I believe there is no check, for range of digits, that can be said to be Invalid or even Valid.
Hence, I am still not sure, How did you manage to conclude that the IP : 10.0.0.2/24 is INVALID.

Could you please mention, the RFC number, with exact section, you are referring to, so that we could be on the same page?

Thanks.

Have a look the portion of the same RFC on canonical form. It is explained there.

We had a discussion on this on the list and on yangdoctors mailing list.

The REGEXP is NOT the ultimate authority on validity. It is ONLY one of the constraints. The other constraint IS the canonical representation which for these types is mentioned in the comments pointing to the exact RFC for each of them.

Rashmi,

Are you working on this?
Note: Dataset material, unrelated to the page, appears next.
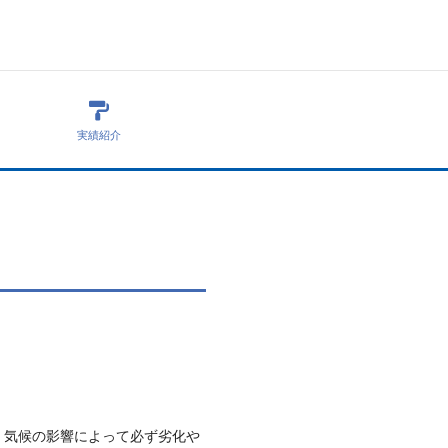
実績紹介
、気候の影響によって必ず劣化や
Any updates?

Abhijit

Hi Abhijit,

Post last comment,I found

"The canonical format of an IPv4 prefix has all bits of
the IPv4 address set to zero that are not part of the
IPv4 prefix.";

As per above statement in RFC, following are examples of valid/invalid IP address prefixs.

//few Invalid IP's
Address =10.0.10.2/24; 10.0.10.0/20 ;10.10.17.0/20 ; 10.10.50.0/20

//Few valid IP's
Address ="10.0.10.0/24"; "10.0.0.0/20" ; "10.10.16.0/20"; "10.10.48.0/20"

Patch having above implementaion is done locally.
Please let me know I can submit same.

-Rashmi.

Working on the patch as suggested, in following gerrit link :

https://git.opendaylight.org/gerrit/#/c/29801/

Rashmi

Patch modified after review, is now available on same gerrit link.

Patch was made some time ago, but it's outdated now.

In the meantime custom match comparator was added (in OPNFLWPLUG-722) which solved the problem of matching flows (config vs. operational) in the case when switch "fixes" IP address according to mask - e.g. configured: 10.0.0.1/24 - installed and returned: 10.0.0.0/24. However this fixing is present in OVS up to version 2.3 only. More recent versions of OVS (2.4 and 2.5) simply reject installation these flows with: Device reported error type BADMATCH code BADWILDCARDS.

So at this I'm not sure if we still want to add some pre-validation or if we want the user to take responsibility for correct input.

Outdated, no response few months. Closing.